Em contrapartida, no vilarejo de Oymyakon, localizado no extremo leste da Sibéria, Rússia, qualquer resquício de calor pode ser considerado um privilégio, pois o local é dono do título de “cidade habitada mais fria do mundo”.
Enquanto outras regiões da Rússia, como Moscou e São Petersburgo, atingem temperaturas mínimas que variam entre -5 ºC e -10 ºC, Oymyakon já registrou o impressionante marco de -71,2 °C, e frequentemente expõe sua população a temperaturas abaixo de -50 °C.
Por conta disso, a vida no vilarejo é extremamente desafiadora, pois além dos perigos oferecidos pelo próprio frio em si, não há sistema tradicional de água encanada, pois há risco de congelamento. Já carros e equipamentos eletrônicos constantemente deixam de funcionar.
Além disso, atividades como a agricultura são impraticáveis no local, limitando assim não apenas a alimentação, mas também a economia. Apesar disso, os milhares de moradores que ainda vivem em Oymyakon não parecem estar dispostos a abandonar o vilarejo, tendo construído uma relação singular com o clima extremo.
Por trás do clima de Oymyakon: por que o frio extremo tomou conta da cidade?

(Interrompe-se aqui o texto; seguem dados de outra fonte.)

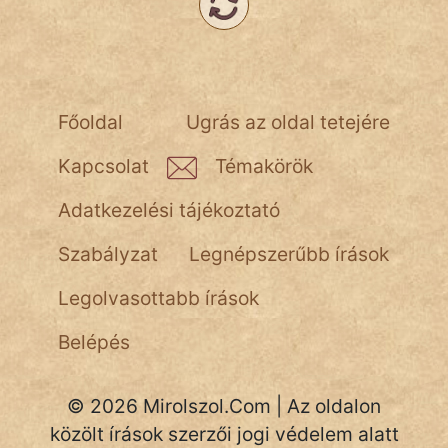
Főoldal
Ugrás az oldal tetejére
Kapcsolat
Témakörök
Adatkezelési tájékoztató
Szabályzat
Legnépszerűbb írások
Legolvasottabb írások
Belépés
© 2026 Mirolszol.Com | Az oldalon
közölt írások szerzői jogi védelem alatt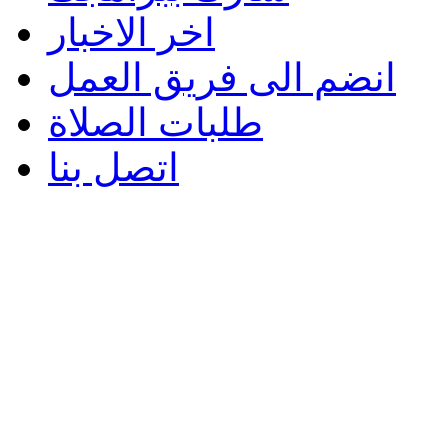
اخر الاخبار
انضم الى فريق العمل
طلبات الصلاة
اتصل بنا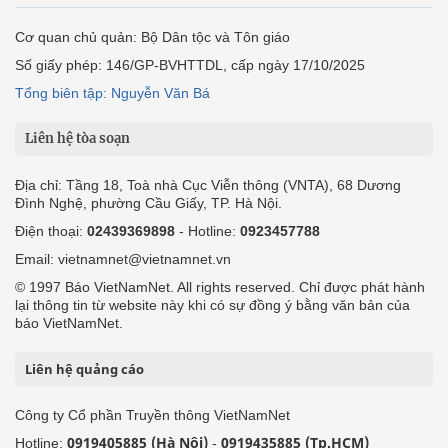
Cơ quan chủ quản: Bộ Dân tộc và Tôn giáo
Số giấy phép: 146/GP-BVHTTDL, cấp ngày 17/10/2025
Tổng biên tập: Nguyễn Văn Bá
Liên hệ tòa soạn
Địa chỉ: Tầng 18, Toà nhà Cục Viễn thông (VNTA), 68 Dương
Đình Nghệ, phường Cầu Giấy, TP. Hà Nội.
Điện thoại:
02439369898
- Hotline:
0923457788
Email: vietnamnet@vietnamnet.vn
© 1997 Báo VietNamNet. All rights reserved. Chỉ được phát hành
lại thông tin từ website này khi có sự đồng ý bằng văn bản của
báo VietNamNet.
Liên hệ quảng cáo
Công ty Cổ phần Truyền thông VietNamNet
0919405885 (Hà Nội)
0919435885 (Tp.HCM)
Hotline:
-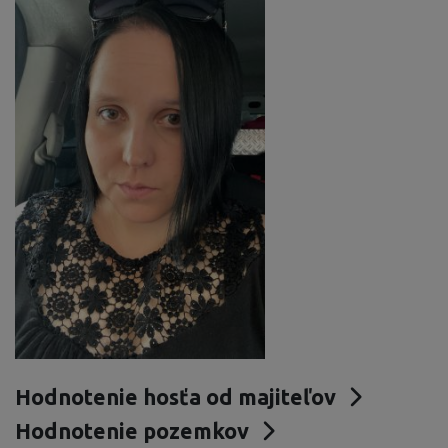
Hodnotenie hosťa od majiteľov
Hodnotenie pozemkov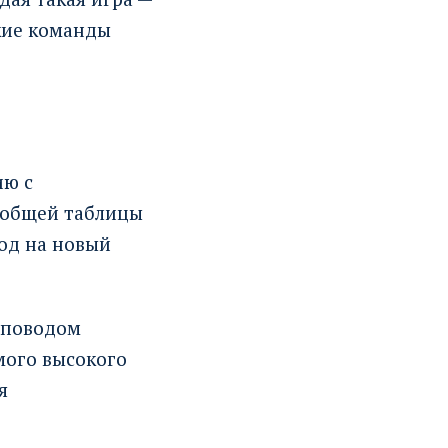
ские команды
ию с
 общей таблицы
ход на новый
а поводом
мого высокого
я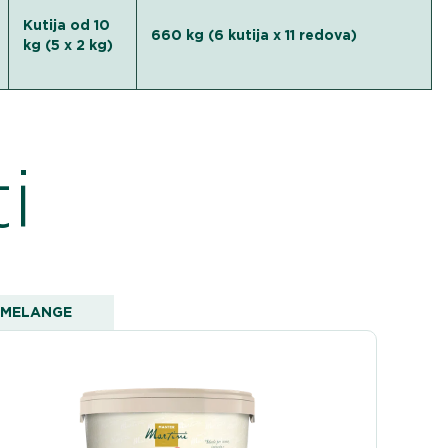
Kutija od 10
660 kg (6 kutija x 11 redova)
kg (5 x 2 kg)
i
MELANGE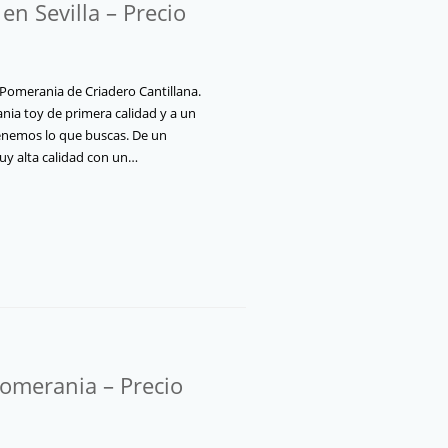
n Sevilla – Precio
Pomerania de Criadero Cantillana.
nia toy de primera calidad y a un
tenemos lo que buscas. De un
y alta calidad con un…
omerania – Precio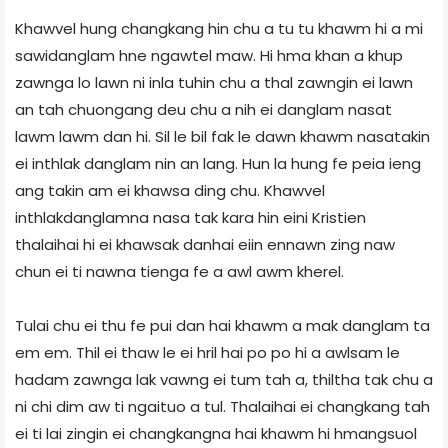
Khawvel hung changkang hin chu a tu tu khawm hi a mi
sawidanglam hne ngawtel maw. Hi hma khan a khup
zawnga lo lawn ni inla tuhin chu a thal zawngin ei lawn
an tah chuongang deu chu a nih ei danglam nasat
lawm lawm dan hi. Sil le bil fak le dawn khawm nasatakin
ei inthlak danglam nin an lang. Hun la hung fe peia ieng
ang takin am ei khawsa ding chu. Khawvel
inthlakdanglamna nasa tak kara hin eini Kristien
thalaihai hi ei khawsak danhai eiin ennawn zing naw
chun ei ti nawna tienga fe a awl awm kherel.
Tulai chu ei thu fe pui dan hai khawm a mak danglam ta
em em. Thil ei thaw le ei hril hai po po hi a awlsam le
hadam zawnga lak vawng ei tum tah a, thiltha tak chu a
ni chi dim aw ti ngaituo a tul. Thalaihai ei changkang tah
ei ti lai zingin ei changkangna hai khawm hi hmangsuol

É importante destacar que o frio extremo em Oymyakon não está relacionado apenas à localização do vilarejo em si, mas sim a uma combinação de raros fatores geográficos e atmosféricos que resultam no singular ambiente. São eles:
- Continentalidade: Oymyakon está localizado bem no interior do continente eurasiano, longe da influência moderadora dos oceanos, que contribuem para climas mais equilibrados;
- Topografia: o vilarejo fica em um vale cercado por montanhas que “prendem” o ar frio e fazem com que as temperaturas no nível do solo caiam de maneira extrema;
- Latitude norte e pouca luz solar: a alta latitude norte em que Oymyakon se encontra resulta em dias mais curtos e, consequentemente, com menos incidência de luz solar;
- Permafrost e neve: as grossas camadas de neve que cobrem o solo da região impedem a reflexão da pouca energia solar, perpetuando assim as condições de frio.